US 12,265,541 B2
Systems and methods for executing queries on tensor datasets
Sasun Hambardzumyan, Yerevan (AM); Ivo Stranic, Brooklyn, NY (US); Tatevik Hakobyan, Burlington, MA (US); and Davit Buniatyan, Mountain View, CA (US)
Assigned to Snark AI, Inc., San Francisco, CA (US)
Filed by Snark AI, Inc., San Francisco, CA (US)
Filed on Jan. 29, 2024, as Appl. No. 18/426,272.
Application 18/426,272 is a continuation of application No. 18/210,004, filed on Jun. 14, 2023, granted, now 11,886,435.
Claims priority of provisional application 63/437,546, filed on Jan. 6, 2023.
Prior Publication US 2024/0232201 A1, Jul. 11, 2024
This patent is subject to a terminal disclaimer.
Int. Cl. G06F 16/00 (2019.01); G06F 16/2453 (2019.01); G06F 16/2455 (2019.01); G06F 16/248 (2019.01)

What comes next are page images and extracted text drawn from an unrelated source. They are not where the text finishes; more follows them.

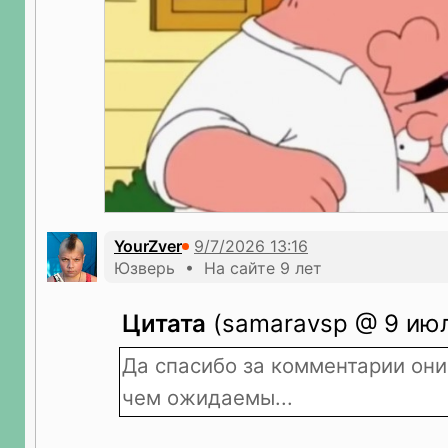
YourZver
Юзверь • На сайте 9 лет
Цитата
(samaravsp @ 9 июл
Да спасибо за комментарии они
чем ожидаемы...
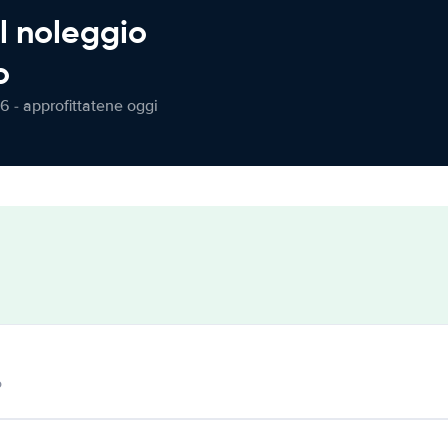
l noleggio
o
6 - approfittatene oggi
o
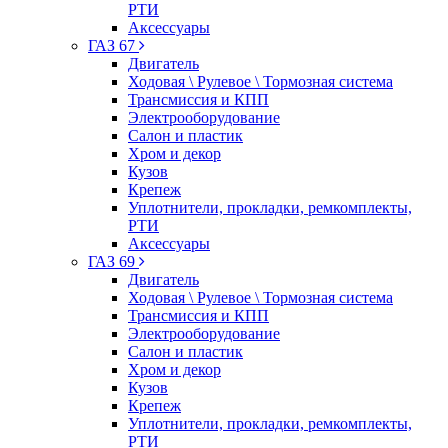
РТИ
Аксессуары
ГАЗ 67
Двигатель
Ходовая \ Рулевое \ Тормозная система
Трансмиссия и КПП
Электрооборудование
Салон и пластик
Хром и декор
Кузов
Крепеж
Уплотнители, прокладки, ремкомплекты,
РТИ
Аксессуары
ГАЗ 69
Двигатель
Ходовая \ Рулевое \ Тормозная система
Трансмиссия и КПП
Электрооборудование
Салон и пластик
Хром и декор
Кузов
Крепеж
Уплотнители, прокладки, ремкомплекты,
РТИ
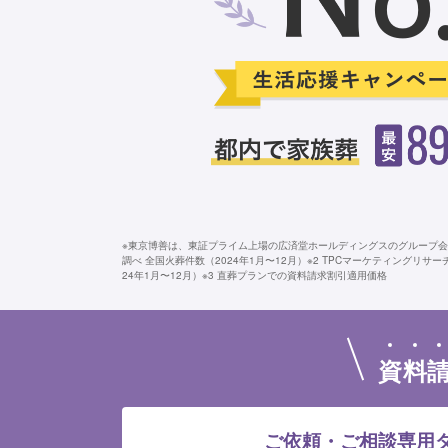
※東京博善は、東証プライム上場の広済堂ホールディングスのグループ会社
調べ 全国火葬件数（2024年1月〜12月）※2 TPCマーケティングリサ
24年1月〜12月）※3 直葬プランでの資料請求割引適用価格
資
料
ご依頼・ご相談専用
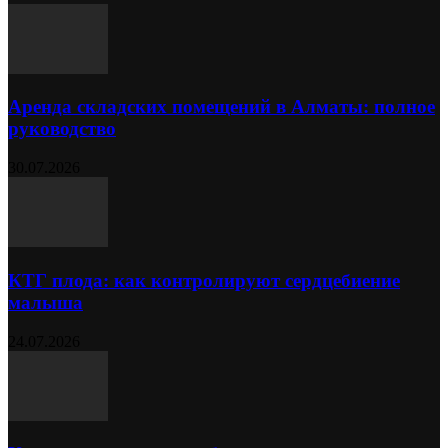
Аренда складских помещений в Алматы: полное
руководство
30.07.2026
КТГ плода: как контролируют сердцебиение
малыша
24.07.2026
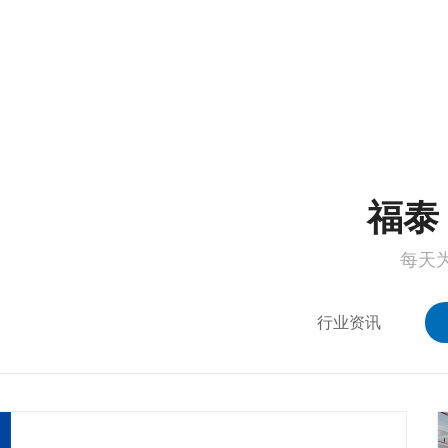
1
2
福泰 
每天
行业资讯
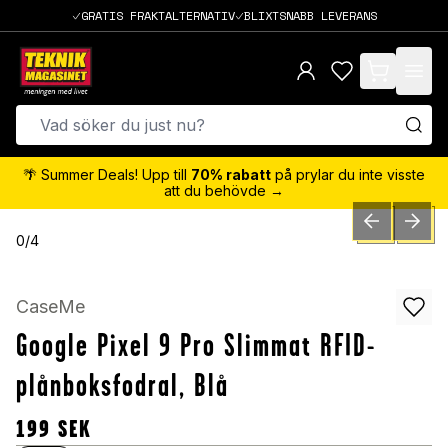
GRATIS FRAKTALTERNATIV
BLIXTSNABB LEVERANS
items in cart,
🌴 Summer Deals! Upp till
70% rabatt
på prylar du inte visste
att du behövde →
PREVIOUS SLID
NEXT S
0
/
4
CaseMe
Google Pixel 9 Pro Slimmat RFID-
plånboksfodral, Blå
199
SEK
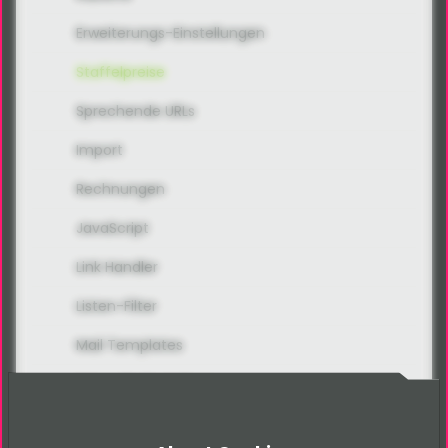
Erweiterungs-Einstellungen
Staffelpreise
Sprechende URLs
Import
Rechnungen
JavaScript
Link Handler
Listen-Filter
Mail Templates
Manuelle Bestellung
Produkt-Typen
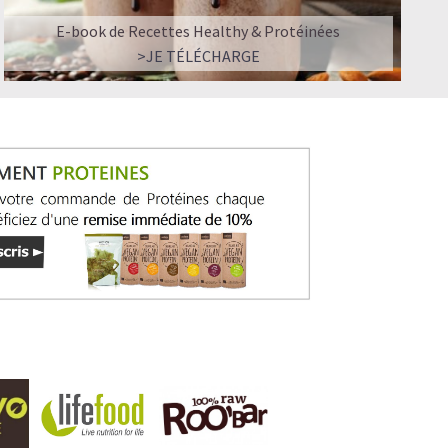
E-book de Recettes Healthy & Protéinées
>JE TÉLÉCHARGE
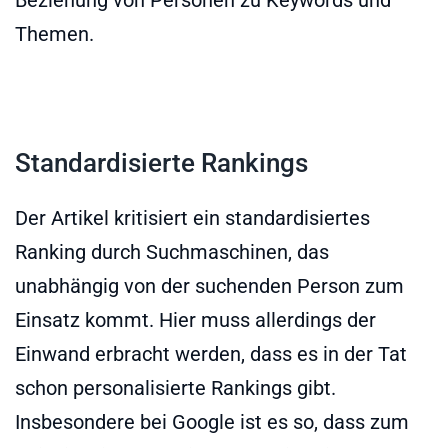
Themen.
Standardisierte Rankings
Der Artikel kritisiert ein standardisiertes
Ranking durch Suchmaschinen, das
unabhängig von der suchenden Person zum
Einsatz kommt. Hier muss allerdings der
Einwand erbracht werden, dass es in der Tat
schon personalisierte Rankings gibt.
Insbesondere bei Google ist es so, dass zum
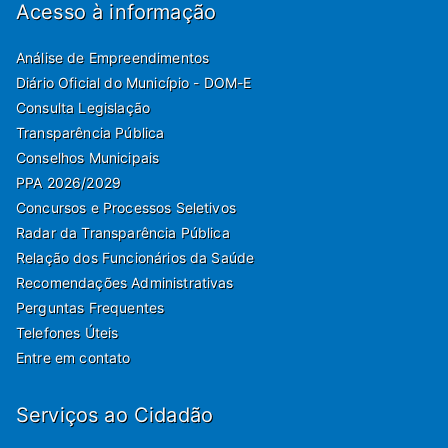
Acesso à informação
Análise de Empreendimentos
Diário Oficial do Município - DOM-E
Consulta Legislação
Transparência Pública
Conselhos Municipais
PPA 2026/2029
Concursos e Processos Seletivos
Radar da Transparência Pública
Relação dos Funcionários da Saúde
Recomendações Administrativas
Perguntas Frequentes
Telefones Úteis
Entre em contato
Serviços ao Cidadão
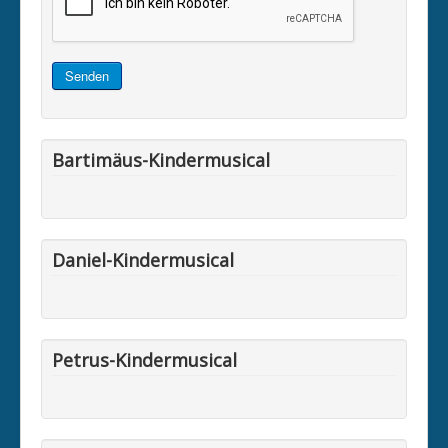
Senden
Bartimäus-Kindermusical
Daniel-Kindermusical
Petrus-Kindermusical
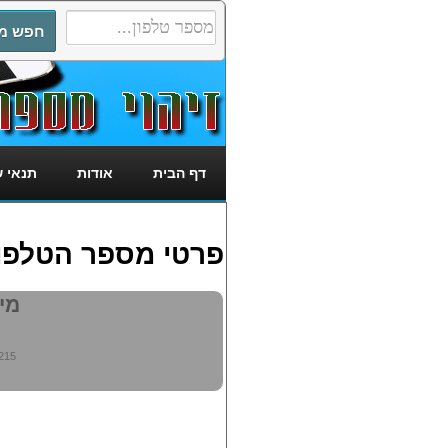
דף הבית
אודות
תנאי 
פרטי מספר הטלפון: 8890215
מי מ
215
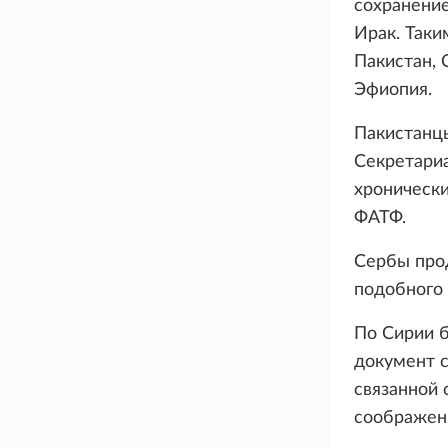
сохранение
Ирак. Таки
Пакистан, 
Эфиопия.
Пакистанц
Секретари
хроническ
ФАТФ.
Сербы про
подобного 
По Сирии б
документ с
связанной 
соображен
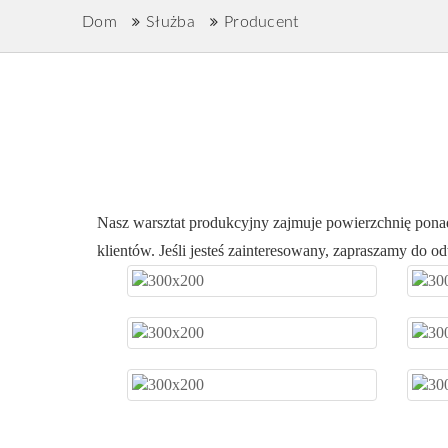
Dom
Służba
Producent
Nasz warsztat produkcyjny zajmuje powierzchnię pon
klientów. Jeśli jesteś zainteresowany, zapraszamy do o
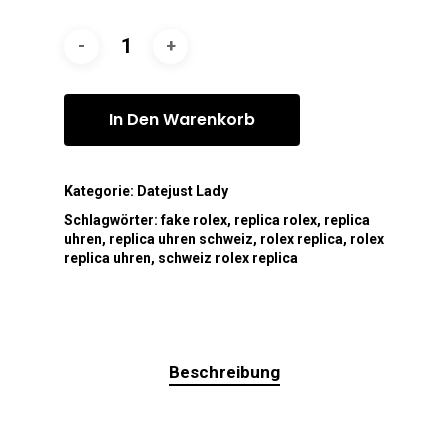
In Den Warenkorb
Kategorie:
Datejust Lady
Schlagwörter:
fake rolex
,
replica rolex
,
replica
uhren
,
replica uhren schweiz
,
rolex replica
,
rolex
replica uhren
,
schweiz rolex replica
Beschreibung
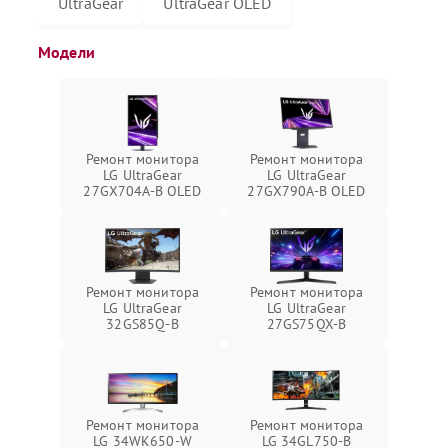
UltraGear
UltraGear OLED
Модели
Ремонт монитора
Ремонт монитора
LG UltraGear
LG UltraGear
27GX704A-B OLED
27GX790A-B OLED
Ремонт монитора
Ремонт монитора
LG UltraGear
LG UltraGear
32GS85Q-B
27GS75QX-B
Ремонт монитора
Ремонт монитора
LG 34WK650-W
LG 34GL750-B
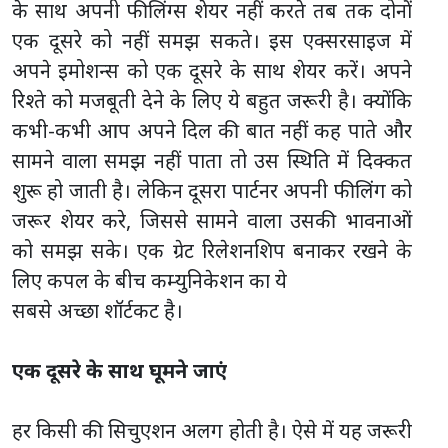
के साथ अपनी फीलिंग्स शेयर नहीं करते तब तक दोनों
एक दूसरे को नहीं समझ सकते। इस एक्सरसाइज में
अपने इमोशन्स को एक दूसरे के साथ शेयर करें। अपने
रिश्ते को मजबूती देने के लिए ये बहुत जरूरी है। क्योंकि
कभी-कभी आप अपने दिल की बात नहीं कह पाते और
सामने वाला समझ नहीं पाता तो उस स्थिति में दिक्कत
शुरू हो जाती है। लेकिन दूसरा पार्टनर अपनी फीलिंग को
जरूर शेयर करे, जिससे सामने वाला उसकी भावनाओं
को समझ सके। एक ग्रेट रिलेशनशिप बनाकर रखने के
लिए कपल के बीच कम्युनिकेशन का ये
सबसे अच्छा शॉर्टकट है।
एक दूसरे के साथ घूमने जाएं
हर किसी की सिचुएशन अलग होती है। ऐसे में यह जरूरी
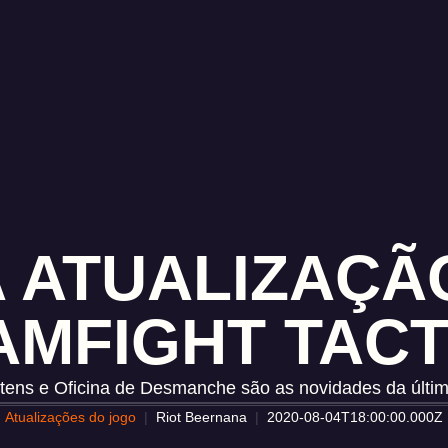
 ATUALIZAÇÃO
AMFIGHT TACT
tens e Oficina de Desmanche são as novidades da últim
Atualizações do jogo
Riot Beernana
2020-08-04T18:00:00.000Z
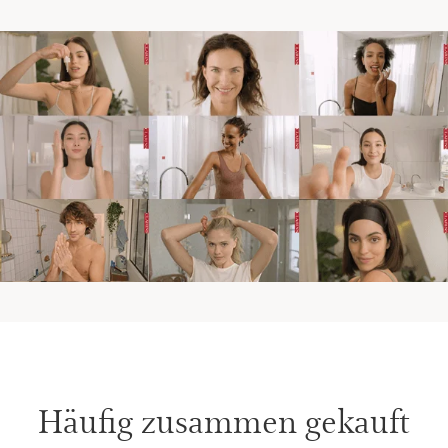
Häufig zusammen gekauft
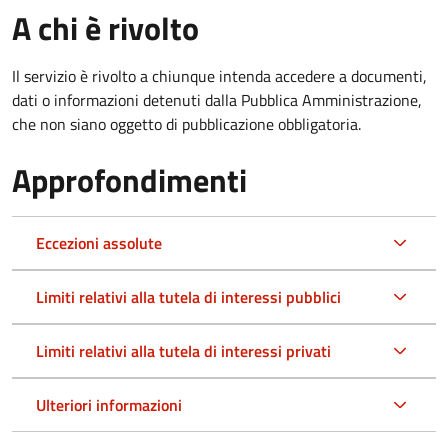
A chi è rivolto
Il servizio è rivolto a chiunque intenda accedere a documenti,
dati o informazioni detenuti dalla Pubblica Amministrazione,
che non siano oggetto di pubblicazione obbligatoria.
Approfondimenti
Eccezioni assolute
Limiti relativi alla tutela di interessi pubblici
Limiti relativi alla tutela di interessi privati
Ulteriori informazioni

CPC G06F 16/24553 (2019.01) [G06F 16/24542 (2019.01); G06F 16/248 (2019.01)] 20 Claims
OG exemplary drawing
 
1. A method, comprising:
identifying, by one or more processors coupled to memory, a multi-dimensional sample dataset comprising a plurality of samples, each of the plurality of samples comprising a first tensor identified by a respective first identifier;
identifying, by the one or more processors, a query for the multi-dimensional sample dataset, the query specifying a sampling operation for the multi-dimensional sample dataset, the sampling operation of the query indicating an expression including the respective first identifier of the first tensor and a first weight for a probability distribution of query results to select from the plurality of samples of the multi-dimensional sample dataset;
parsing, by the one or more processors, the query to extract the sampling operation, the expression, and the first weight;
executing, by the one or more processors, the query based on the sampling operation to randomly select a subset of samples from the plurality of samples as a set of query results, the subset of samples selected to include a first number of samples that satisfy the expression for the first tensor, the first number of samples determined based on the first weight; and
providing, by the one or more processors, as output, the set of query results.